As of November, some four million poor adults
were included in the national "coverage gap," a consequence of state decisions not to expand Medicaid. As the chart shows, Latinos and blacks make up a highly disproportionate share of these uninsured Americans.
These uninsured earn too much money to meet current Medicaid eligibility requirements but below the lower limit for Marketplace premium tax credits. If all the states had expanded their Medicaid programs, these four million would be newly eligible for coverage.
On a more positive note, the coverage gap has declined markedly in the past year. In three states alone—Ohio, Pennsylvania and New Hampshire—600,000 previously ineligible people have become insured since September 2013 because of Medicaid expansion. Again, this is a major benefit to all who meet the eligibility requirements, but blacks and Latinos especially gain because they are more likely to fall into the income eligibility parameters of the program.
In some other good news, a study published in The New England Journal of Medicine indicates significant improvements are taking place in hospital care of Latinos and blacks, at least when it comes to heart attacks, heart failure and pneumonia.

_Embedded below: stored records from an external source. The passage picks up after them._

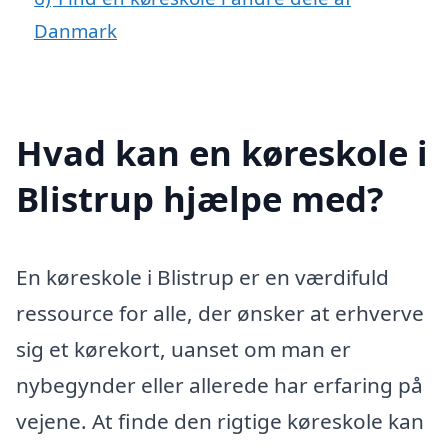
Danmark
Hvad kan en køreskole i
Blistrup hjælpe med?
En køreskole i Blistrup er en værdifuld
ressource for alle, der ønsker at erhverve
sig et kørekort, uanset om man er
nybegynder eller allerede har erfaring på
vejene. At finde den rigtige køreskole kan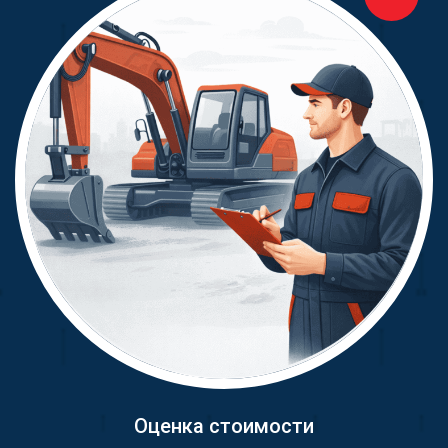
Оценка стоимости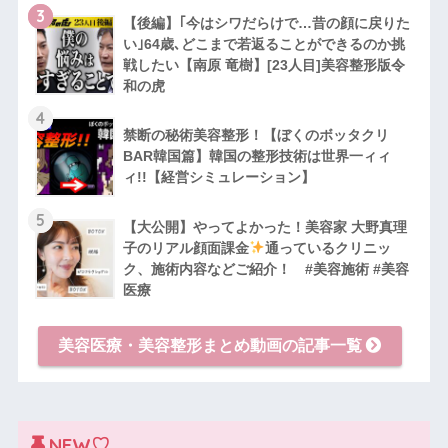
3
【後編】｢今はシワだらけで…昔の顔に戻りた
い｣64歳､どこまで若返ることができるのか挑
戦したい【南原 竜樹】[23人目]美容整形版令
和の虎
4
禁断の秘術美容整形！【ぼくのボッタクリ
BAR韓国篇】韓国の整形技術は世界一ィィ
ィ!!【経営シミュレーション】
5
【大公開】やってよかった！美容家 大野真理
子のリアル顔面課金
通っているクリニッ
ク、施術内容などご紹介！ #美容施術 #美容
医療
美容医療・美容整形まとめ動画の記事一覧
NEW♡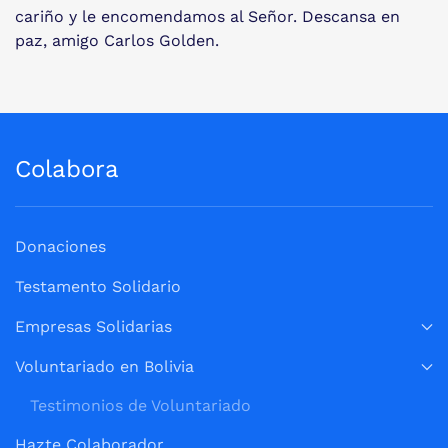
cariño y le encomendamos al Señor. Descansa en
paz, amigo Carlos Golden.
Colabora
Donaciones
Testamento Solidario
Empresas Solidarias
Voluntariado en Bolivia
Testimonios de Voluntariado
Hazte Colaborador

Most hospitals report their performance caring for patients suffering from these ailments, but they don't report the outcome based on race or ethnicity, making it difficult to determine whether there have been improvements in the quality and equity of care based on those characteristics. A team of researchers led by Dr. Amal N. Trivedi sought to find out.

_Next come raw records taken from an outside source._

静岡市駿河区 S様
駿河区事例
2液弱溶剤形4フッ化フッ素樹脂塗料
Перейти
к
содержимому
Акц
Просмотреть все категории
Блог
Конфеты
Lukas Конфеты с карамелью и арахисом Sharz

They adjusted for 17 quality measures and found that "racial disparities were reduced in every category between 2005 and 2010. Importantly, they found hospitals were providing care more equally within hospitals, as well as between hospitals—meaning hospitals that serve higher rates of minority patients also saw improvements, the study authors wrote." Specifically, performance rates in the 17 categories improved by 3.4 to 57.6 percentage points in that five-year period for white, black, and Latino adults:
“Reviewing more than 12 million hospitalizations between 2005 and 2010, researchers set out to find whether hospital quality was improving—and whether minority groups were still being left behind. By 2010, angioplasty rates for all heart attack victims rose dramatically as the disparity gap also narrowed, according to the study. That year, 91.7 percent of white patients received the procedure within 90 minutes, compared to 86.3 percent of blacks and 89.7 of Hispanic patients—so the treatment gap between whites and blacks was cut by more than half in those five years.”
The closing of the gap is encouraging. It would be instructive to learn whether this improvement in care and equity when dealing with heart problems and pneumonia apply to other areas of care.